Die wandernde Erde II

Liu lang di qiu 2

China 2023 · 173 min. · FSK: ab 12
Regie: Frant Gwo
Drehbuchvorlage: Cixin Liu
Drehbuch: , , ,
Kamera: Michael Liu
Darsteller: Wu Jing, Andy Lau, Xuejian Li, Zina Blahusova, Liya Tong u.a.
Filmszene »Die wandernde Erde II«
Mathematik der Gefangenschaft
(Foto: Plaion Pictures)

Panasiatisch grundierter Universalismus

Spekulatives Spektakel: Der chinesische Film Die wandernde Erde II ist tolles Blockbusterkino. Er gibt das Bild einer Welt, die nicht mehr unilateral ist, und bezeugt eine filmökonomische Erdplattenverschiebung

»Die Stunde vor Sonnen­auf­gang ist immer die dunkelste.« Dialog­auszug

Die Geschichten der Zukunft werden nicht länger von Hollywood diktiert.

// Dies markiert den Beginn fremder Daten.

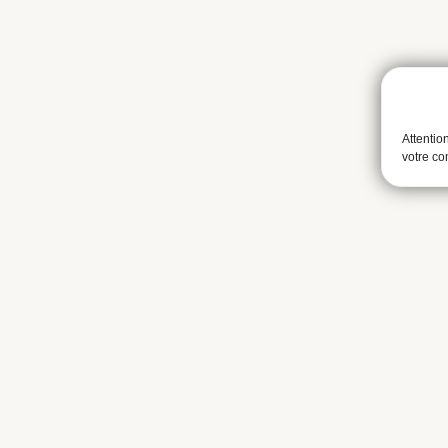
Attentio
votre c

Auch wenn die Filme unserer Welt immer noch die den globalen Unter­hal­tungs­markt bisher domi­nie­rende nord­ame­ri­ka­ni­sche Drama­turgie nachahmen, gibt es auch im Kino wie in anderen Enter­tain­ment­be­rei­chen längst einen Aufstand des soge­nannten »Globalen Südens«.
Frant Gwos Die wandernde Erde II, der jetzt in den deutschen Kinos läuft, ist ein guter Beleg dafür, wie in den neuen Geschichten anderer Länder und Kulturen die ange­knackste Moral eines innerlich schwächelnden Westens mit Zukunfts­ge­wiss­heit und Wissen­schafts­op­ti­mismus, also den alten Tugenden der klas­si­schen Aufklärung kuriert wird – der neue Hand­lungsmut wird aller­dings auch mit aufge­klärter Despotie und dem poli­ti­schen Setting einer wohl­mei­nenden Auto­kratie erkauft.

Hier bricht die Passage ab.